A new study reports the decline of international medical graduates exacerbates the shortage of the general surgeons in the United States.
July 9, 2010
A decline in the number of international medical graduates (IMGs) is threatening patient access to quality surgical care, according to a new study in the June issue of the Journal of the American College of Surgeons.
For years, a flat supply of new U.S.-educated medical school graduates in the specialty of general surgery has created a strong need for IMGs, graduates of medical schools located outside the U.S. and Canada. The study reveals that a decline in IMGs practicing general surgery in the U.S. is creating a “crisis of urgency” as demand for general surgeons continues to grow.
Rural areas are particularly threatened by this trend. In 2005, IMGs represented 17.4 percent of all general surgeons; now they represent only 14.8 percent. Meanwhile, since 2005, the total number of rural surgeons has declined nearly 40 percent to 998, according to researchers. By 2020, the growth of the U.S. population and proportion of people older than 65 years of age will create a greater demand for healthcare resources, including surgeons. In 2020, it is estimated that the supply of general surgeons will fall short of the demand by 1,875.
“We are currently unable to fill our general surgery residencies with U.S. medical school students,” said Kyla P. Terhune, MD, a general surgical resident at Vanderbilt University School of Medicine, Nashville, TN. “In the 2009 residency match, if every U.S. senior medical student had been matched to a first-year position in any field, only 70 percent of available positions would have been filled. These shortages can have a lasting impact on patient access to care, particularly in trauma and critical care situations.”
While IMGs have long been relied upon to meet the growing need for general surgeons, the number of IMGs in practice is declining. This decline, along with inadequate numbers of trainees in domestic surgery programs, has created a critical gap.
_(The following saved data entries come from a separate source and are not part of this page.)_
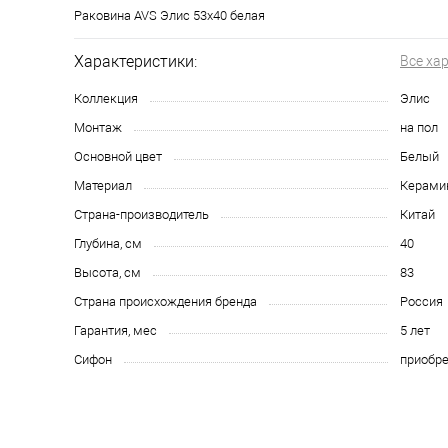
Раковина AVS Элис 53x40 белая
Характеристики:
Все ха
Коллекция
Элис
Монтаж
на пол
Основной цвет
Белый
Материал
Керами
Страна-производитель
Китай
Глубина, см
40
Высота, см
83
Страна происхождения бренда
Россия
Гарантия, мес
5 лет
Сифон
приобре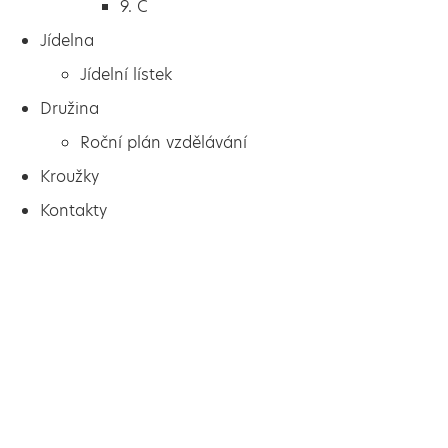
9. C
Jídelna
Jídelní lístek
Družina
Roční plán vzdělávání
Kroužky
Kontakty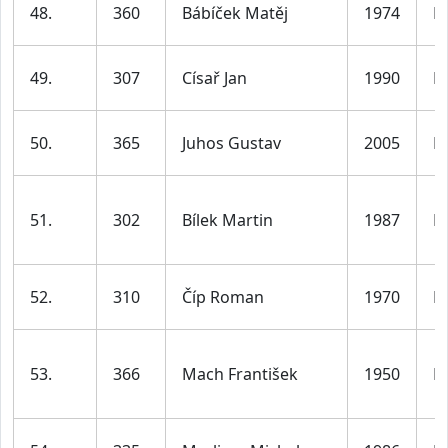
48.
360
Bábíček Matěj
1974
M
49.
307
Císař Jan
1990
M
50.
365
Juhos Gustav
2005
M
51.
302
Bílek Martin
1987
M
52.
310
Číp Roman
1970
M
53.
366
Mach František
1950
M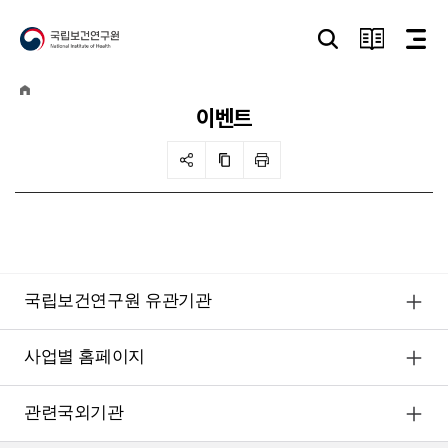
이벤트
국립보건연구원 유관기관
사업별 홈페이지
관련국외기관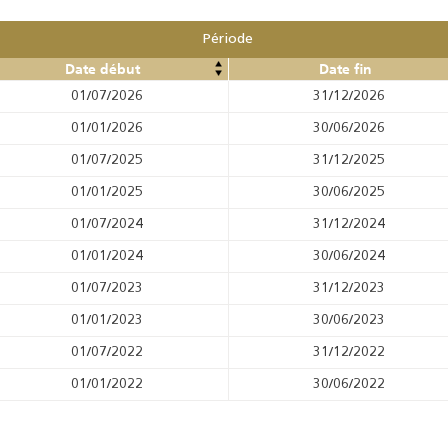
Période
Date début
Date fin
01/07/2026
31/12/2026
01/01/2026
30/06/2026
01/07/2025
31/12/2025
01/01/2025
30/06/2025
01/07/2024
31/12/2024
01/01/2024
30/06/2024
01/07/2023
31/12/2023
01/01/2023
30/06/2023
01/07/2022
31/12/2022
01/01/2022
30/06/2022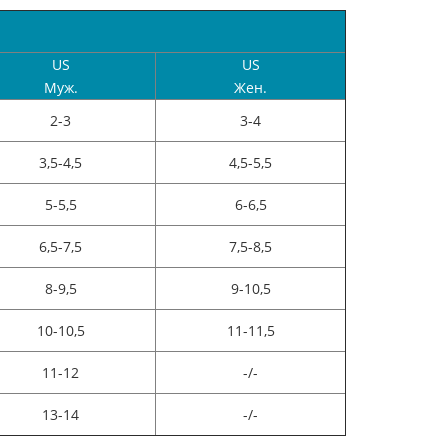
US
US
Муж.
Жен.
2-3
3-4
3,5-4,5
4,5-5,5
5-5,5
6-6,5
6,5-7,5
7,5-8,5
8-9,5
9-10,5
10-10,5
11-11,5
11-12
-/-
13-14
-/-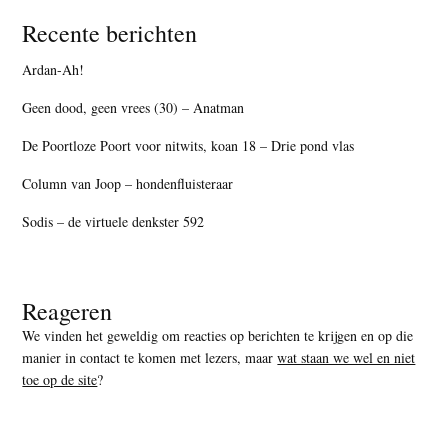
Recente berichten
Ardan-Ah!
Geen dood, geen vrees (30) – Anatman
De Poortloze Poort voor nitwits, koan 18 – Drie pond vlas
Column van Joop – hondenfluisteraar
Sodis – de virtuele denkster 592
Reageren
We vinden het geweldig om reacties op berichten te krijgen en op die
manier in contact te komen met lezers, maar
wat staan we wel en niet
toe op de site
?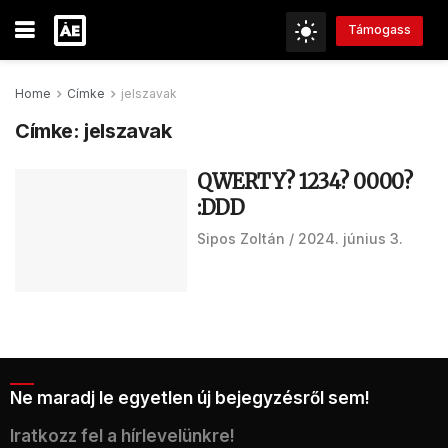
Támogass
Home
Címke
jelszavak
Címke:
jelszavak
QWERTY? 1234? 0000?
:DDD
Sipos Zoltán
2024. június 3.
Ne maradj le egyetlen új bejegyzésről sem!
Iratkozz fel a hírlevelünkre!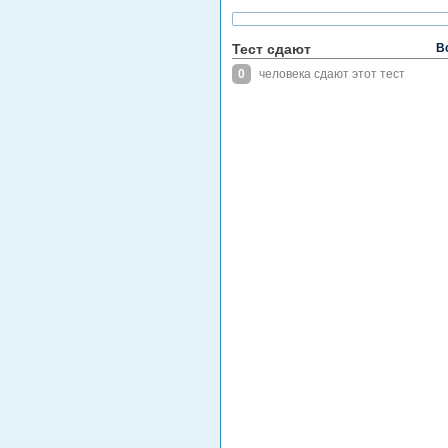
Тест сдают
В
0
человека сдают этот тест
To help address future demands, 108 of the 126 existing medical schools (86 percent) are increasing class size, with a projected expansion of allopathic (conventional or Western medicine) graduates by 5,000 each year through 2020.
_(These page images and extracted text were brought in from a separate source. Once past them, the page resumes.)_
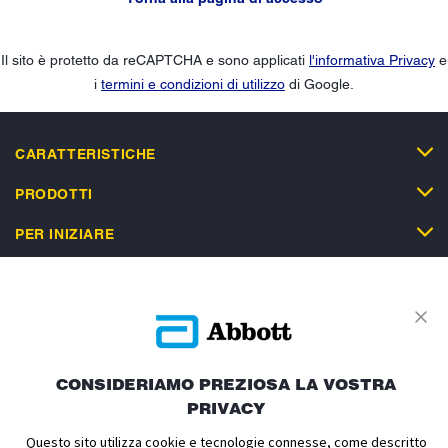
Il sito è protetto da reCAPTCHA e sono applicati
l'informativa Privacy
e
i
termini e condizioni di utilizzo
di Google.
CARATTERISTICHE
PRODOTTI
PER INIZIARE
MYFREESTYLE
SUPPORTO
CONSIDERIAMO PREZIOSA LA VOSTRA
PRIVACY
Questo sito utilizza cookie e tecnologie connesse, come descritto
Informativa Privacy
Condizioni d'uso
Condizioni di vendita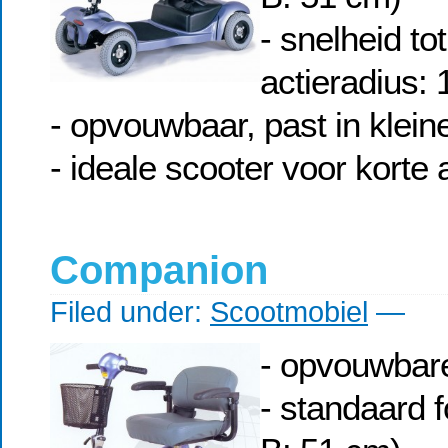
- snelheid to
actieradius:
- opvouwbaar, past in klein
- ideale scooter voor korte
Companion
Filed under:
Scootmobiel
—
- opvouwbare
- standaard 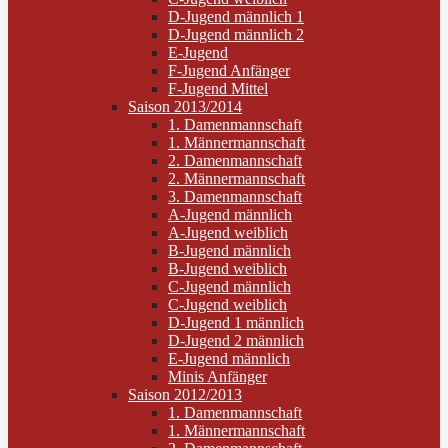
D-Jugend männlich 1
D-Jugend männlich 2
E-Jugend
F-Jugend Anfänger
F-Jugend Mittel
Saison 2013/2014
1. Damenmannschaft
1. Männermannschaft
2. Damenmannschaft
2. Männermannschaft
3. Damenmannschaft
A-Jugend männlich
A-Jugend weiblich
B-Jugend männlich
B-Jugend weiblich
C-Jugend männlich
C-Jugend weiblich
D-Jugend 1 männlich
D-Jugend 2 männlich
E-Jugend männlich
Minis Anfänger
Saison 2012/2013
1. Damenmannschaft
1. Männermannschaft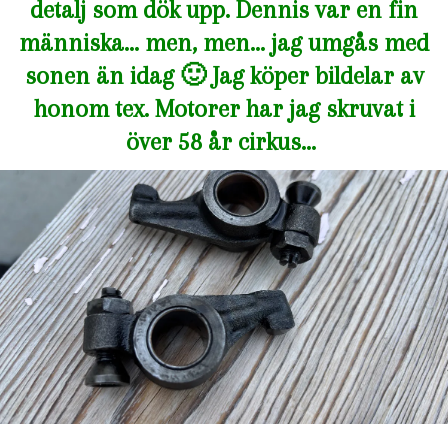
detalj som dök upp. Dennis var en fin
människa… men, men… jag umgås med
sonen än idag 🙂 Jag köper bildelar av
honom tex. Motorer har jag skruvat i
över 58 år cirkus…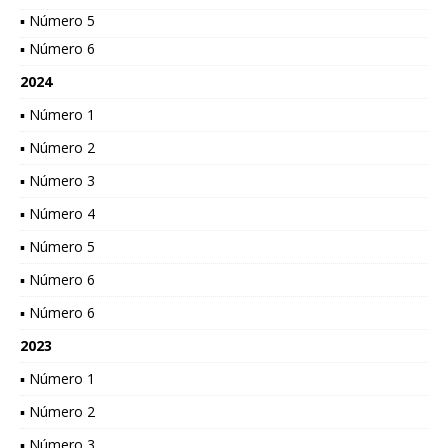
▪ Número 5
▪ Número 6
2024
▪ Número 1
▪ Número 2
▪ Número 3
▪ Número 4
▪ Número 5
▪ Número 6
▪ Número 6
2023
▪ Número 1
▪ Número 2
▪ Número 3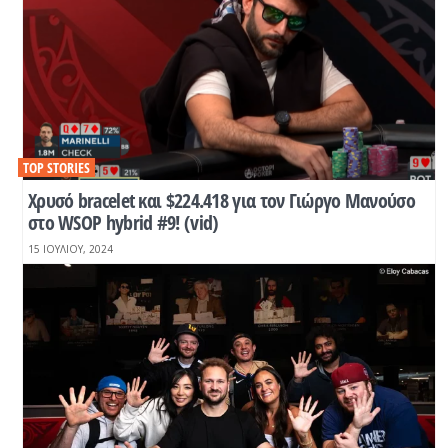
TOP STORIES
Χρυσό bracelet και $224.418 για τον Γιώργο Μανούσο
στο WSOP hybrid #9! (vid)
15 ΙΟΥΛΊΟΥ, 2024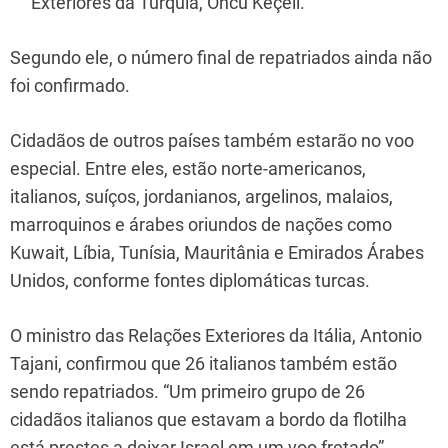
Exteriores da Turquia, Oncü Keçeli.
Segundo ele, o número final de repatriados ainda não
foi confirmado.
Cidadãos de outros países também estarão no voo
especial. Entre eles, estão norte-americanos,
italianos, suíços, jordanianos, argelinos, malaios,
marroquinos e árabes oriundos de nações como
Kuwait, Líbia, Tunísia, Mauritânia e Emirados Árabes
Unidos, conforme fontes diplomáticas turcas.
O ministro das Relações Exteriores da Itália, Antonio
Tajani, confirmou que 26 italianos também estão
sendo repatriados. “Um primeiro grupo de 26
cidadãos italianos que estavam a bordo da flotilha
está prestes a deixar Israel em um voo fretado”,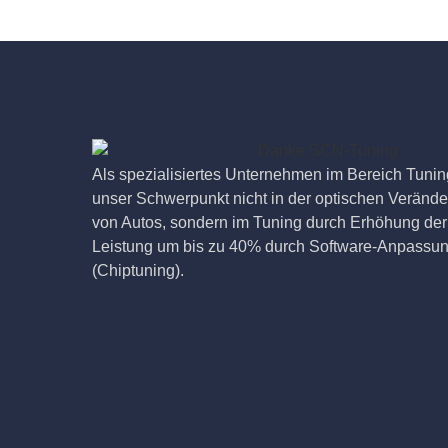
Als spezialisiertes Unternehmen im Bereich Tuning
unser Schwerpunkt nicht in der optischen Veränd
von Autos, sondern im Tuning durch Erhöhung der
Leistung um bis zu 40% durch Software-Anpassu
(Chiptuning).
In this study, an assessment of the National Resident Matching Program’s 2009 Main Residency Match showed 22,427 total positions in all specialties offered at a postgraduate year (PGY)-1 level. However, only 15,638 senior students enrolled in U.S. allopathic medical schools submitted rank lists (the process in which applicants bid for or “rank” their preferred residency programs) for those positions. And while the number of U.S. seniors submitting rank lists in 2009 increased by 919 from 2005, the number of senior medical students submitting for general surgery spots actually decreased by 72 applicants. On a positive note, there is recent evidence that this year more seniors are interested in general surgery; even so, this country remains dependent on a dwindling pool of IMGs.
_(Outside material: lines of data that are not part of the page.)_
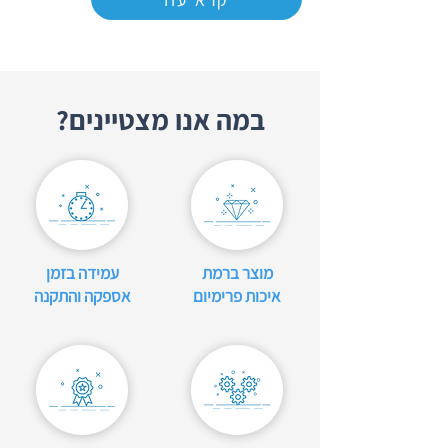
במה אנו מצטיינים?
מוצר ברמת
עמידה בזמן
איכות פרימיום
אספקה והתקנה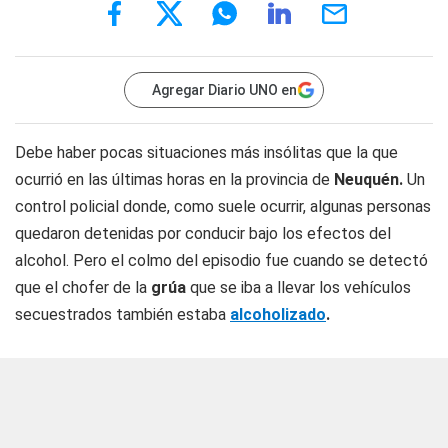
Agregar Diario UNO en
Debe haber pocas situaciones más insólitas que la que
ocurrió en las últimas horas en la provincia de
Neuquén.
Un
control policial donde, como suele ocurrir, algunas personas
quedaron detenidas por conducir bajo los efectos del
alcohol. Pero el colmo del episodio fue cuando se detectó
que el chofer de la
grúa
que se iba a llevar los vehículos
secuestrados también estaba
alcoholizado
.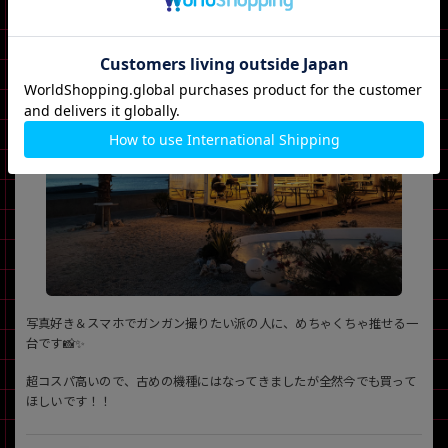
け充電→すぐ復活」できるのがほんとありがたい！
写真好き＆スマホでガンガン撮りたい派の人に、めちゃくちゃ推せる一
台です📸✨
超コスパ高いので、古めの機種にはなってきましたが全然今でも買って
ほしいです！！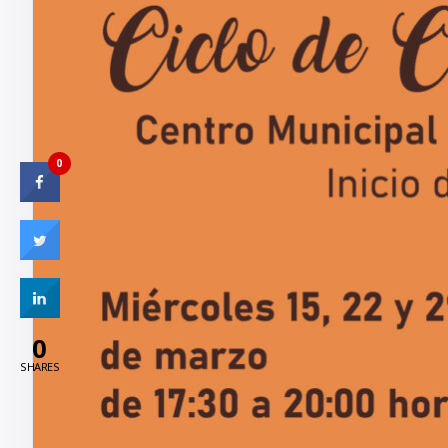
0
0
SHARES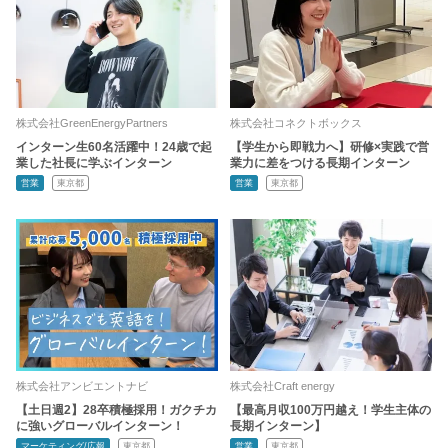
株式会社GreenEnergyPartners
株式会社コネクトボックス
インターン生60名活躍中！24歳で起
【学生から即戦力へ】研修×実践で営
業した社長に学ぶインターン
業力に差をつける長期インターン
営業
東京都
営業
東京都
株式会社アンビエントナビ
株式会社Craft energy
【土日週2】28卒積極採用！ガクチカ
【最高月収100万円越え！学生主体の
に強いグローバルインターン！
長期インターン】
マーケティング/広報
東京都
営業
東京都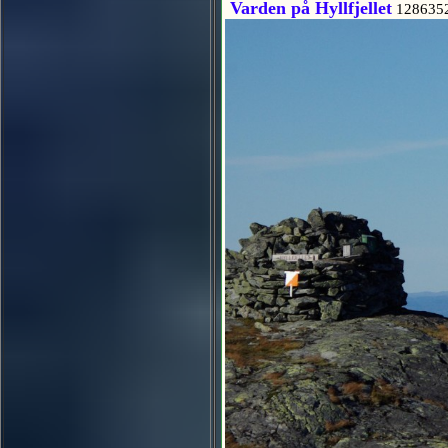
Varden på Hyllfjellet
128635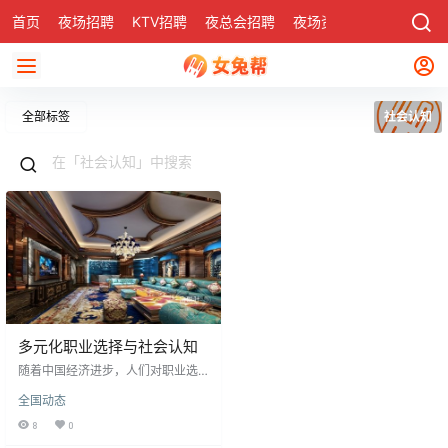
首页
夜场招聘
KTV招聘
夜总会招聘
夜场资讯
有了
社区
全部标签
社会认知
多元化职业选择与社会认知
随着中国经济进步，人们对职业选
择更趋多元化，传统观念对创新职
全国动态
业的偏见需破除。不应以性别或社
会认知局限个人兴趣与才能，而应
8
0
包容接纳。太原等地夜场招聘中的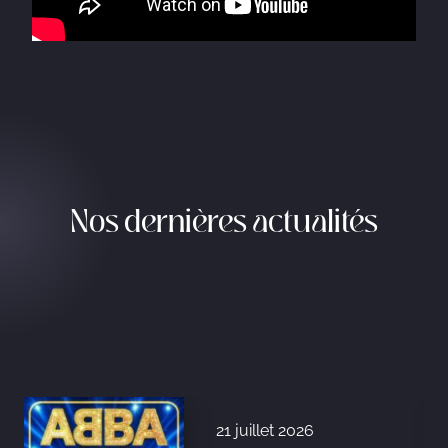
Nos dernières actualités
21 juillet 2026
Recently, the Physician Workforce Enhancement Act of 2009 was introduced to alleviate some of these workforce shortages by providing loans to eligible hospitals to help establish residency training programs. Preference would be given to rural and small urban areas, and programs would be limited to particular specialties, including family medicine, internal medicine, general surgery, and others. This legislation makes an attempt to increase the number of residency positions, a process that may lead to more qualified general surgeons in the future. But delays in passing the legislation and residency application trends means additional general surgery residents are likely to be IMGs.
“We cannot provide for our citizens through our own medical education system,” said Dr. Terhune. “This study shows us that we must acknowledge the importance of IMGs – and the fact that we have become too reliant on them to meet the growing demand for all specialties, including general surgery.”
This cross-sectional study revealed that compared with their non-IMG counterparts, IMGs were older (52 ± 8 years versus 47 ± 8 years; p<0.001), more likely to be male (93 percent vs. 82 percent; p<0.001), and more likely to be further out of training (46 percent versus 28 percent ≥ 20 years out of training; p<0.001). In terms of geographic distribution, there were 2,216 IMGs in urban cores (15 percent of general surgeons in these areas); 223 IMGs in large rural areas (12 percent of general surgeons in these areas); and 163 IMGs in small rural areas (16 percent of general surgeons in these areas).
IMGs include both U.S. citizens and non-citizens who have trained abroad. The Educational Commission for Foreign Medical Graduates requires IMGs to complete four years of education at a medical school listed in the International Medical Education Directory and to obtain passing scores on the same licensing examinations that are given to U.S. graduates.